Doesn't he have to have a minimum number of posts before he can post pictures ?


----------



## PrestigeR&D (Jan 6, 2010)

:laughing:...

I totally forgot about that..........

None the less....


I think it is a "Dead thread" .........slightly disappointed......I was hoping for some dialog,.... 

Like I said,...

Something is not write here.......he- (whoever it is)-  is (was) on here when I responded (for quite some time).....you would think there would be a response......:blink:...


Being played with comes to mind....by whom,,,,



JMPOV,


----------



## Rustbucket (May 22, 2009)

He probably doesn't sit on here and push the refresh button over and over again to see if new comments have posted like the rest of us:whistling


----------



## Xtrememtnbiker (Jun 9, 2013)

"It's been 5 whole minutes what could they possibly be doing?!?!"


----------



## griz (Nov 26, 2009)

Darcy signed up under an alias to fvck with you....:laughing::thumbup:


----------



## PrestigeR&D (Jan 6, 2010)

Well Barthalemue ,
If D did this,... He's going to have to be a little more creative .....


Backfired.......


Next!........




And I was so pumped up...........:laughing:


----------



## TimelessQuality (Sep 23, 2007)

She sells ship saws down by the seashore ....


I'm intrigued Brian, throw up a pic of a 36" ship saw.....


----------



## PrestigeR&D (Jan 6, 2010)

Will do...

Heading out but I will be back on when I get back,...


Hope all is well Steve....:thumbsup:


----------



## ScipioAfricanus (Sep 13, 2008)

I guess they are these things.

Andy.


----------



## PrestigeR&D (Jan 6, 2010)

1st one Andy posted.....:no:

Second one.....:clap: That is a ship saw......


Thanks Andy,,,:thumbsup:


Page 10: http://www.vintagemachinery.org/pubs/224/23.pdf


Grab some popcorn .....Bills beauty.....interesting thread: http://www.owwm.org/viewtopic.php?f=1&t=77305


----------



## WarnerConstInc. (Jan 30, 2008)

A real ships saw tilts both directions, the cresent does not quite fit the bill.


----------



## WarnerConstInc. (Jan 30, 2008)




----------



## Joasis (Mar 28, 2006)

I can only assume these were used for cutting the planks that made up the hulls of wooden ships? The multi positioning of the blade in relation to the fixed table would allow heavy loading and infinite degrees of cuts?


----------



## TimelessQuality (Sep 23, 2007)

So they could change the angle as they cut?

That's pretty cool


----------



## WarnerConstInc. (Jan 30, 2008)

Joasis said:


> I can only assume these were used for cutting the planks that made up the hulls of wooden ships? The multi positioning of the blade in relation to the fixed table would allow heavy loading and infinite degrees of cuts?





TimelessQuality said:


> So they could change the angle as they cut?
> 
> That's pretty cool



Yes, they were for cutting the big timbers that made up the hull off the boat. 

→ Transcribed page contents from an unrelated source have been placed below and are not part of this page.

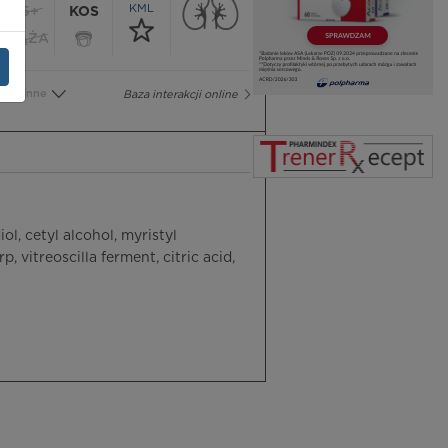
KML
65+
KOS
CIĄŻA
Inne
Baza interakcji online
l, cetyl alcohol, myristyl
 vitreoscilla ferment, citric acid,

Some had the tilt operated by hand (somone manned the crank that changed the angle of the saw while timbers were cut) there were some that were set up with power to do that, flat belt drive or other wise. 

They are still being used today in some ship yards.


----------



## PrestigeR&D (Jan 6, 2010)

So, D, alias JBBco...........
I still think the crescent , or Fay & Egan with this engineered design fall into what may be termed "ships saw" ....

Where the definition of what is a true ship saw is......:blink:



Your going to get yours mister.........your a sneaky one.........:laughing:


Good one....


I'm working on one for you......so keep your eyes open.....:thumbup:


Hope all is well....


----------